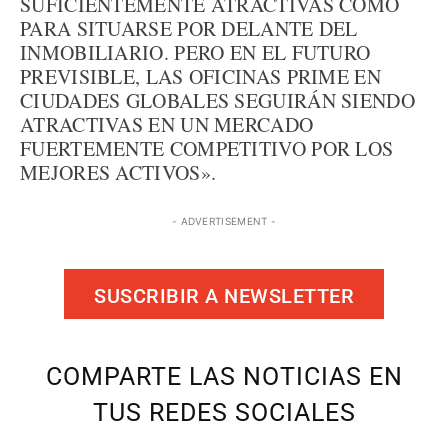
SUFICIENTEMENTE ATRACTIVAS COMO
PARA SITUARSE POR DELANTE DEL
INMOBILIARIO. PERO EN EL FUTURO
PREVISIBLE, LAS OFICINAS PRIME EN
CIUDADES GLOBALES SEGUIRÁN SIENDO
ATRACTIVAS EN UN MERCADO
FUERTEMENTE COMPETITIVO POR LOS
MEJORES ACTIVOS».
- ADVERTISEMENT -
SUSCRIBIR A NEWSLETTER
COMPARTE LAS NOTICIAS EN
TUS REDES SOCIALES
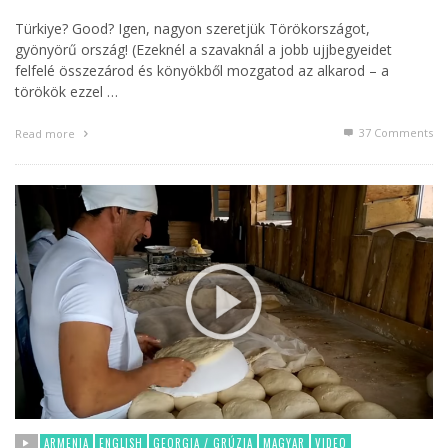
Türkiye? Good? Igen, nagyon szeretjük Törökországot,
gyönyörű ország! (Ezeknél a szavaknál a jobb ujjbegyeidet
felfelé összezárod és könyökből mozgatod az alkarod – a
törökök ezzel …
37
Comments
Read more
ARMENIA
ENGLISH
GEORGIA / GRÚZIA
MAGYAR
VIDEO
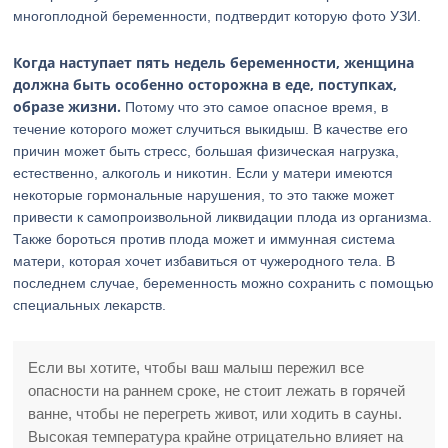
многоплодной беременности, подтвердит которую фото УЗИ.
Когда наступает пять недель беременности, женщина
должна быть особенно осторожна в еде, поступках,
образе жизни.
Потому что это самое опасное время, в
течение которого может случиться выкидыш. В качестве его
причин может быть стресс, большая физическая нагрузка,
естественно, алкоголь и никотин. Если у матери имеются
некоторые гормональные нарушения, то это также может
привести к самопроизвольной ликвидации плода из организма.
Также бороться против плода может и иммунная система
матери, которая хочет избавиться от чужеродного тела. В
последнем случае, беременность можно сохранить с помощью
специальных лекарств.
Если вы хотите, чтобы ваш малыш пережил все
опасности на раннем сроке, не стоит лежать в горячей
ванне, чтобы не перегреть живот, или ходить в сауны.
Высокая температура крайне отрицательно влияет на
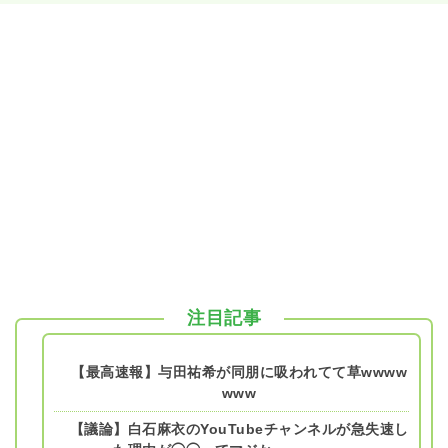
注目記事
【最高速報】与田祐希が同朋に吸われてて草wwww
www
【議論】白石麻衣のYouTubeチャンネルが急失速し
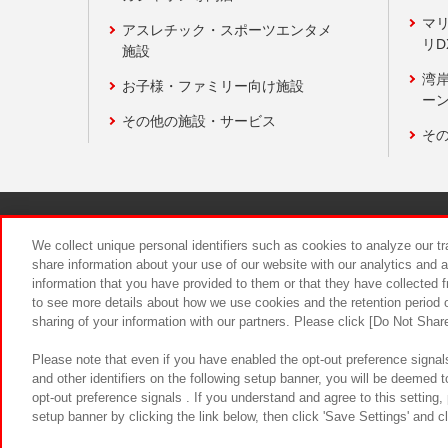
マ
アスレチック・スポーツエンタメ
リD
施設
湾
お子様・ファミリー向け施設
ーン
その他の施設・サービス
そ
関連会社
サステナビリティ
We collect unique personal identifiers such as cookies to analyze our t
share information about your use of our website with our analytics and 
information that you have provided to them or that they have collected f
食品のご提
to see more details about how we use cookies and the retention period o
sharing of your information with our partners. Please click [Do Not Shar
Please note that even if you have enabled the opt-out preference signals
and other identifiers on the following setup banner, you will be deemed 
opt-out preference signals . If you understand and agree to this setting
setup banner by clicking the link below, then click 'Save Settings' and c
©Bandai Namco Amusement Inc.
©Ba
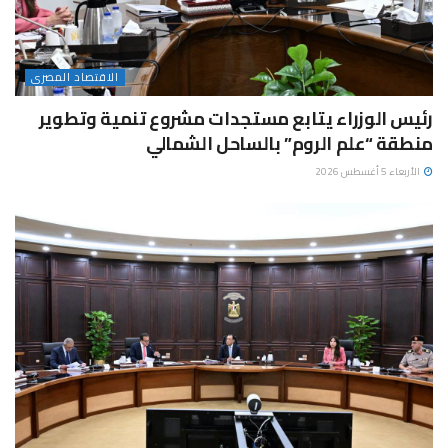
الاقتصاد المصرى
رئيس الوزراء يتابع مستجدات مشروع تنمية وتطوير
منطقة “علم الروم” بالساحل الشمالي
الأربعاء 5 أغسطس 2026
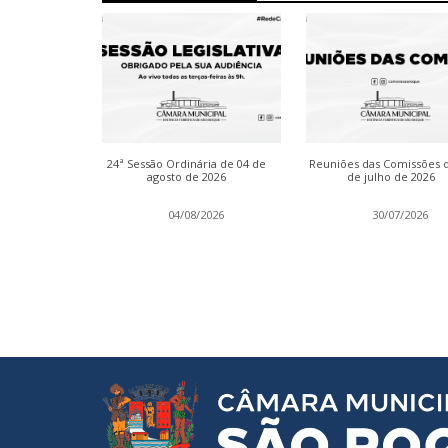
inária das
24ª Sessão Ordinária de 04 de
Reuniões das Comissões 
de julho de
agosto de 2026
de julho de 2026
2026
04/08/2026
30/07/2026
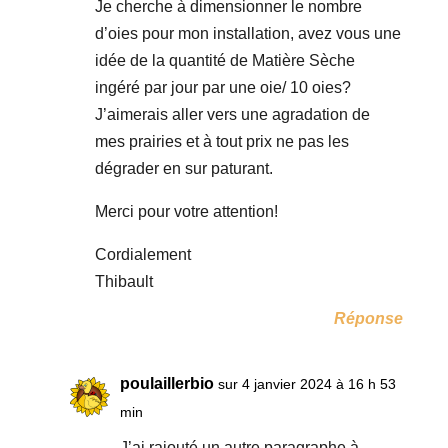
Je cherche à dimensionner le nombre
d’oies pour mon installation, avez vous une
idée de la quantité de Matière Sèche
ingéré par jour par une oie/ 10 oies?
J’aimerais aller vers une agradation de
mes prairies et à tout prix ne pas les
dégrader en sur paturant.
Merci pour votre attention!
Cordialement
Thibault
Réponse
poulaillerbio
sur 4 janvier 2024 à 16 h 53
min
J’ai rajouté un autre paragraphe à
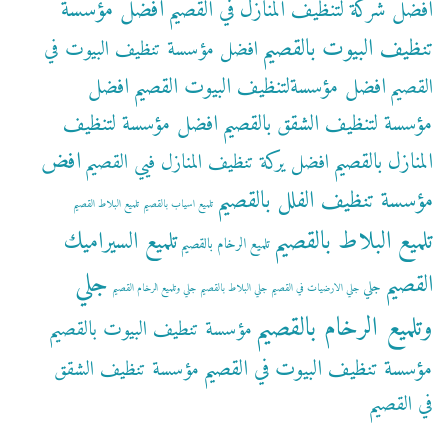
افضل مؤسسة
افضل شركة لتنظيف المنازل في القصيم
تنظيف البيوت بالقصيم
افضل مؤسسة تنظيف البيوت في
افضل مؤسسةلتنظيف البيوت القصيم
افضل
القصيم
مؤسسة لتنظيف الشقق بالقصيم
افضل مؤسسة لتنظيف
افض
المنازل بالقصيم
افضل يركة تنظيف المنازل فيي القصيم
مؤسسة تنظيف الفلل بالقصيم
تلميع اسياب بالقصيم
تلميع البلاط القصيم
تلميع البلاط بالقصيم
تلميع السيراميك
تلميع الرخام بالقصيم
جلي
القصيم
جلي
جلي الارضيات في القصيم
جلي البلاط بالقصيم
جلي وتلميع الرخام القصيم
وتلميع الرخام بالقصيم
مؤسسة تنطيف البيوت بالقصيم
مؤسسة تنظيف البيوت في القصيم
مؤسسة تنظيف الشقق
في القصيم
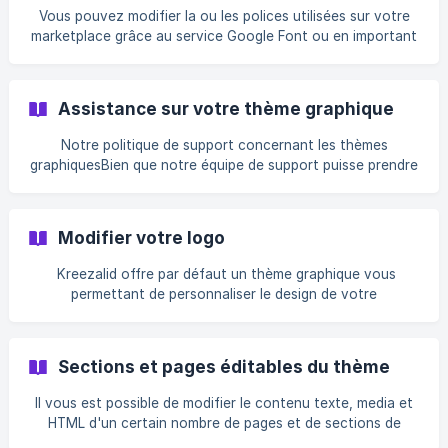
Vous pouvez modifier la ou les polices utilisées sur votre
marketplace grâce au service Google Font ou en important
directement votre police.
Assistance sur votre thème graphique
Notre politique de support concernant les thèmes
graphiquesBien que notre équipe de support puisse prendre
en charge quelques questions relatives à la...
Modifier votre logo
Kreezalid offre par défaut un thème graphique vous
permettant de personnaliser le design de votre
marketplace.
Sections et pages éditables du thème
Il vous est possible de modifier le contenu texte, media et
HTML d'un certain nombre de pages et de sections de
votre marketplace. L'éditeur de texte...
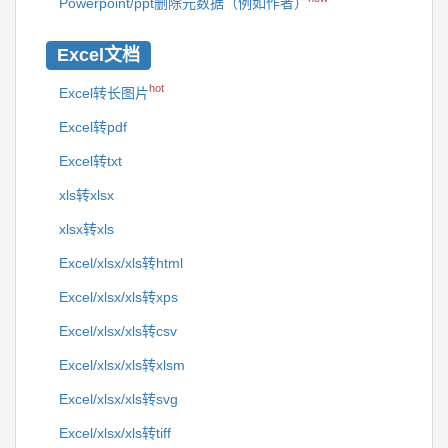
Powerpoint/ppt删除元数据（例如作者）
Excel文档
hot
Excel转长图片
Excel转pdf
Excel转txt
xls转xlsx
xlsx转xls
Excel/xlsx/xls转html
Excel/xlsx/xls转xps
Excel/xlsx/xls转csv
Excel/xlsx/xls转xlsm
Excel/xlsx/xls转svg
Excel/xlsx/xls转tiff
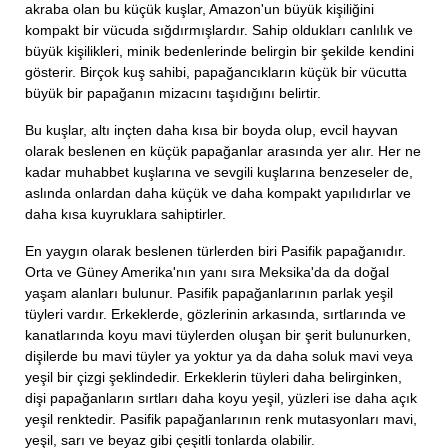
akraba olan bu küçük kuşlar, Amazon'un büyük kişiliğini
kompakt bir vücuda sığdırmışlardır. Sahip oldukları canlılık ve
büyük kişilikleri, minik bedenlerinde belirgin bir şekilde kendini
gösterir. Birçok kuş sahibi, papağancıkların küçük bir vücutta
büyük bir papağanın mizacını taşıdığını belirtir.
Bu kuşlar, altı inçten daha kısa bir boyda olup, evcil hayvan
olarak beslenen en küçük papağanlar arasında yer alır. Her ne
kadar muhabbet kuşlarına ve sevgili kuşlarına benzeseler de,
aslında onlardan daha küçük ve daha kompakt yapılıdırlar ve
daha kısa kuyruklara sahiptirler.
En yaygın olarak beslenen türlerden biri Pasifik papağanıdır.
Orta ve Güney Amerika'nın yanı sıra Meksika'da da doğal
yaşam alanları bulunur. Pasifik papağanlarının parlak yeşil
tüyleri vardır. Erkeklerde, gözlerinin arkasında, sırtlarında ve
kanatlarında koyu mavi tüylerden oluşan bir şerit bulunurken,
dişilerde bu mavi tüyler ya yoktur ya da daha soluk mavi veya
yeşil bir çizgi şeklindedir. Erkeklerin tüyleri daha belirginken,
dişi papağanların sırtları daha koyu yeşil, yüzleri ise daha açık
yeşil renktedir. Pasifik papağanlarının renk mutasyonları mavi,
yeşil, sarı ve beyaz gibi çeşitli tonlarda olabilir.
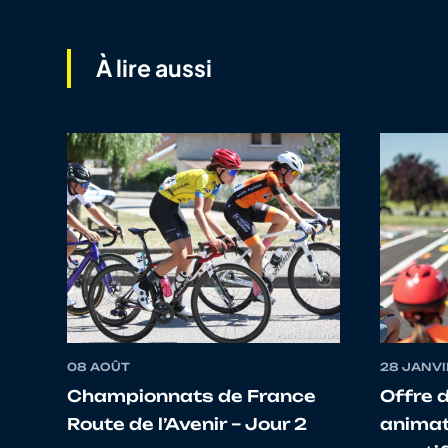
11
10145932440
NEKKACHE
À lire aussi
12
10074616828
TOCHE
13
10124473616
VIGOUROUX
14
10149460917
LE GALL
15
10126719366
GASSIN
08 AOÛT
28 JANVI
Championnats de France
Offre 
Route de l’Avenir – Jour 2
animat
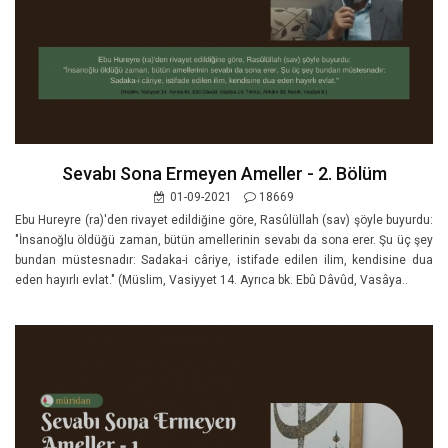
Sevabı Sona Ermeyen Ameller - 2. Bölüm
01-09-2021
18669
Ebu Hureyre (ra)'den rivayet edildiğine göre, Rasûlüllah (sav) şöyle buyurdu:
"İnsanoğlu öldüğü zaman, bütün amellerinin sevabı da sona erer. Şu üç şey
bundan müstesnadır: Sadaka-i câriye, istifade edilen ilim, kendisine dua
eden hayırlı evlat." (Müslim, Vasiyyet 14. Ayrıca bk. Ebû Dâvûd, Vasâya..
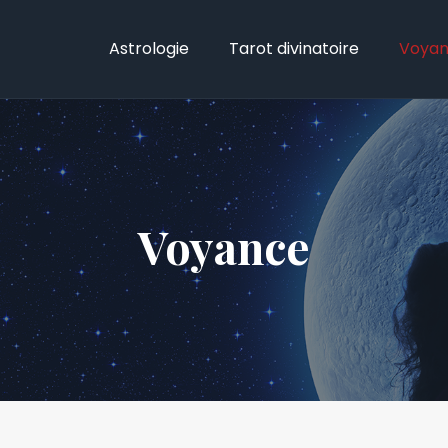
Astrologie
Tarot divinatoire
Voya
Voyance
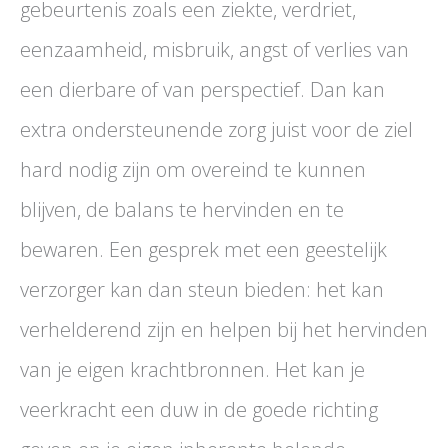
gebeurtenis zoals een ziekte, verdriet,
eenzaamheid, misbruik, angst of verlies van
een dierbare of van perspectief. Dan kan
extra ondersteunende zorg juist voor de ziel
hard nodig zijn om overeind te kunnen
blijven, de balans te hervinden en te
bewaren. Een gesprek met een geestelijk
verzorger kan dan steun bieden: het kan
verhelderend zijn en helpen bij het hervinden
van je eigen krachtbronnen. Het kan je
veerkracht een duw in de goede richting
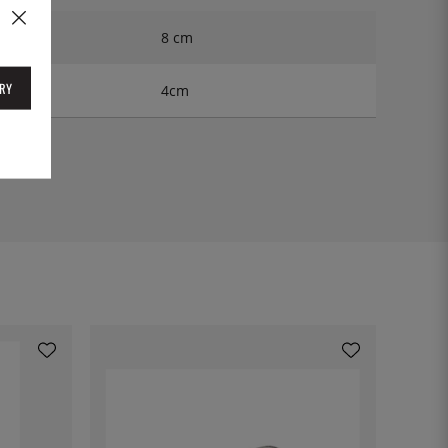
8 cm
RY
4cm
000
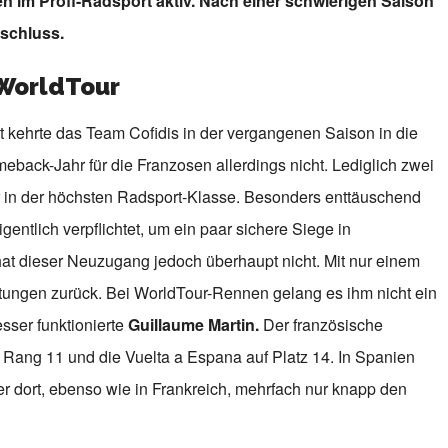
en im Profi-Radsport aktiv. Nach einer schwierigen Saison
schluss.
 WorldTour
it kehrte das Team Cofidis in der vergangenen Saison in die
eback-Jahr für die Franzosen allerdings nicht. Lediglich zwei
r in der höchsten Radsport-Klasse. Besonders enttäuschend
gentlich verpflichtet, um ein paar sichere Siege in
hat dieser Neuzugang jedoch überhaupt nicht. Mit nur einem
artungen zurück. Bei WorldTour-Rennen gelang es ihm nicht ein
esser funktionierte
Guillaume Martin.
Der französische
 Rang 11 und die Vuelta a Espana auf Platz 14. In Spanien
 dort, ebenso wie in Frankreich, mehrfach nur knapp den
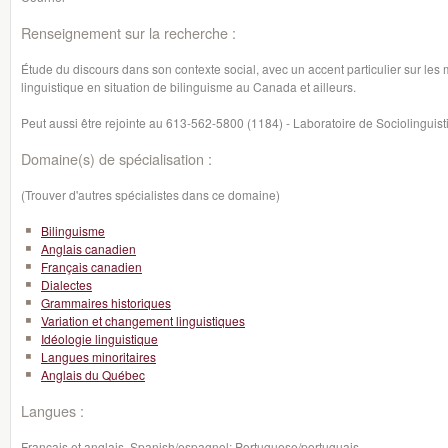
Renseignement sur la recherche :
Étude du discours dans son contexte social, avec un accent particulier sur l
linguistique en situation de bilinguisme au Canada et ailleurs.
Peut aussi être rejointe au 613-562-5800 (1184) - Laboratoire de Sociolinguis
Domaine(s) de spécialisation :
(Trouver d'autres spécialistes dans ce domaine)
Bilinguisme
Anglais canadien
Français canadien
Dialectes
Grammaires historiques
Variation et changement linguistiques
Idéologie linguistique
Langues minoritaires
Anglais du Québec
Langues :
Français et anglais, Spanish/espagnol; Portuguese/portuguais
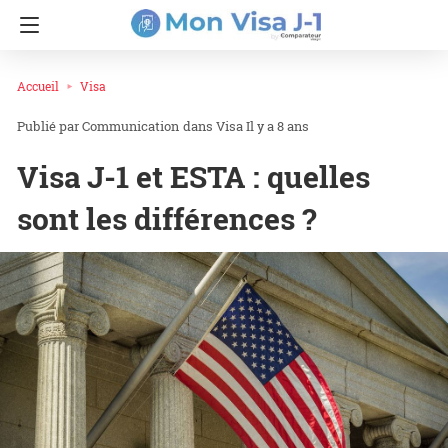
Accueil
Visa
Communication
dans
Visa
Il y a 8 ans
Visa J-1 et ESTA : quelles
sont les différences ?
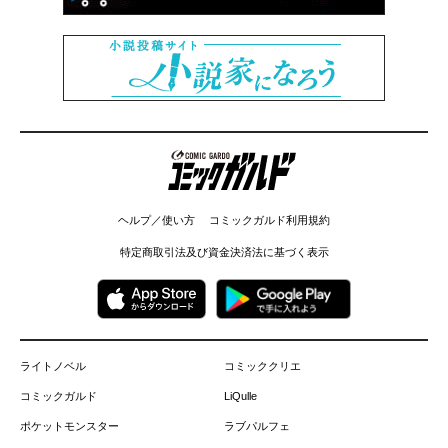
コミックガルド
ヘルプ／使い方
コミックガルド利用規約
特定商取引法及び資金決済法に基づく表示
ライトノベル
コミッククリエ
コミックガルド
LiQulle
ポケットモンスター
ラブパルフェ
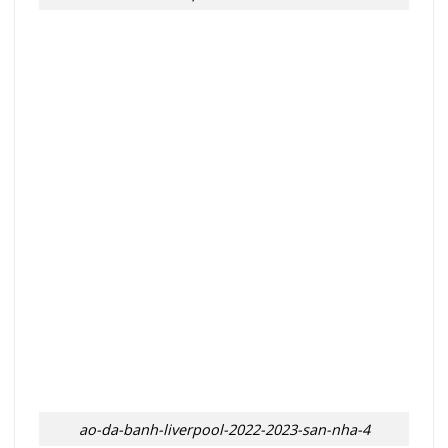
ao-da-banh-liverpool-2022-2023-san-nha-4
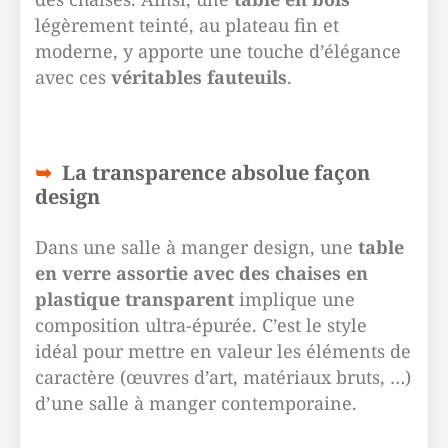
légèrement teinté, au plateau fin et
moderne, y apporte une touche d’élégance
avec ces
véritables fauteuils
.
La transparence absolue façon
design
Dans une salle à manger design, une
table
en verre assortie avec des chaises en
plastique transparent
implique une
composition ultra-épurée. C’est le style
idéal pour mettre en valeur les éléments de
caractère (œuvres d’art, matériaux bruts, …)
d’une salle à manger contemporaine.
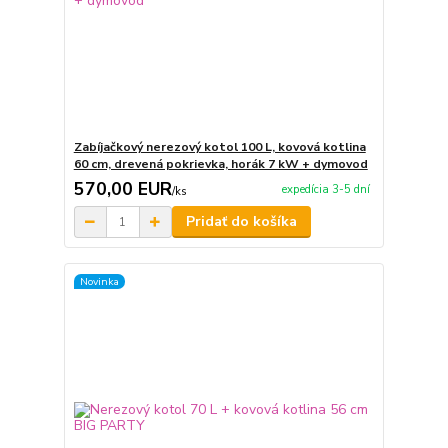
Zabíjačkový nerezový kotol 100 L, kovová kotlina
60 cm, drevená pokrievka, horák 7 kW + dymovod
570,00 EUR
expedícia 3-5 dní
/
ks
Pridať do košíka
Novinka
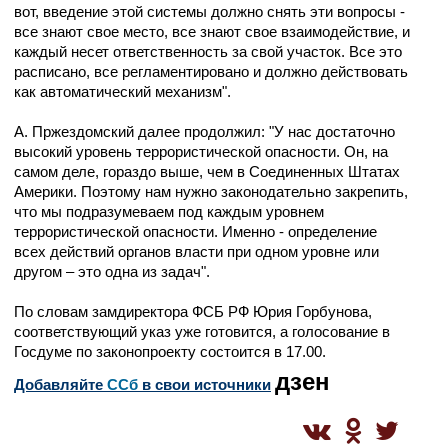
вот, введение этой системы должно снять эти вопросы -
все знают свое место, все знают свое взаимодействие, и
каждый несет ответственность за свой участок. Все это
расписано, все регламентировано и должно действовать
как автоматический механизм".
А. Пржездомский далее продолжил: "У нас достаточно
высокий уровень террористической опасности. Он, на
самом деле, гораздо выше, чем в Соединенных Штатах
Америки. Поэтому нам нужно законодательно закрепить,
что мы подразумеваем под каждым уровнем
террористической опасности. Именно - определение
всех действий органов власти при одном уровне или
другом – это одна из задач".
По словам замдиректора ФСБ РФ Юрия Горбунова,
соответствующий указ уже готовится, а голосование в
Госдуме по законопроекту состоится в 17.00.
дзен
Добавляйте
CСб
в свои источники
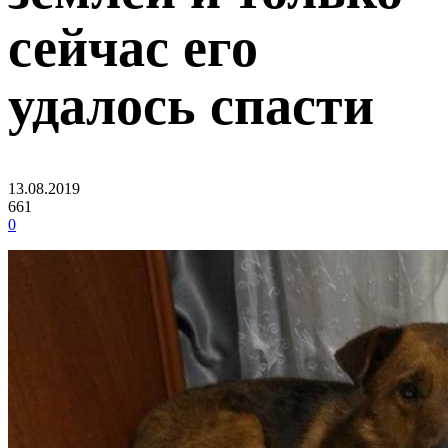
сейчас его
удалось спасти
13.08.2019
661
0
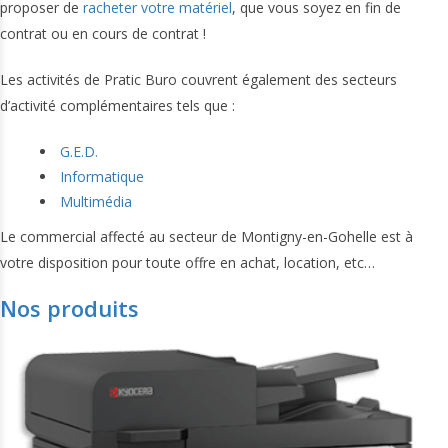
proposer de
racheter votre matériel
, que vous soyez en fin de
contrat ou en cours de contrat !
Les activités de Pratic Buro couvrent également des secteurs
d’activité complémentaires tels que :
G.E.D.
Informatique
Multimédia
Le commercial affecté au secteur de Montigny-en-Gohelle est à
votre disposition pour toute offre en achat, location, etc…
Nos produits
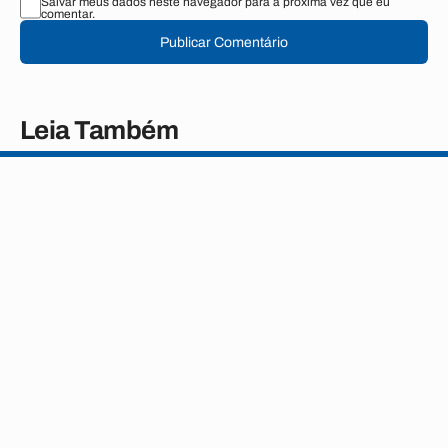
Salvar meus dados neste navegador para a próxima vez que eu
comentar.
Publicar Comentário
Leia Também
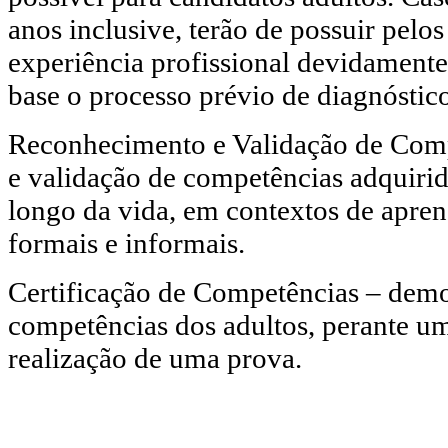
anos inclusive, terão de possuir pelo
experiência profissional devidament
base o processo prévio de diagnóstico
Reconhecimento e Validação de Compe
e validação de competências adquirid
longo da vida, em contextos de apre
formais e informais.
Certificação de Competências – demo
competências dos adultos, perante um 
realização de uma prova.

________________________

Could the stretch from the line with "INMOBILIARIO. PERO EN EL FUTURO" through the line with "Türkiye? Good? Igen, nagyon" in the listing above be restated word for word, minus the pictures?

- Answer area
INMOBILIARIO. PERO EN EL FUTURO
PREVISIBLE, LAS OFICINAS PRIME EN
CIUDADES GLOBALES SEGUIRÁN SIENDO
ATRACTIVAS EN UN MERCADO
FUERTEMENTE COMPETITIVO POR LOS
MEJORES ACTIVOS».
- ADVERTISEMENT -
SUSCRIBIR A NEWSLETTER
COMPARTE LAS NOTICIAS EN
TUS REDES SOCIALES
Türkiye? Good? Igen, nagyon szeretjük Törökországot,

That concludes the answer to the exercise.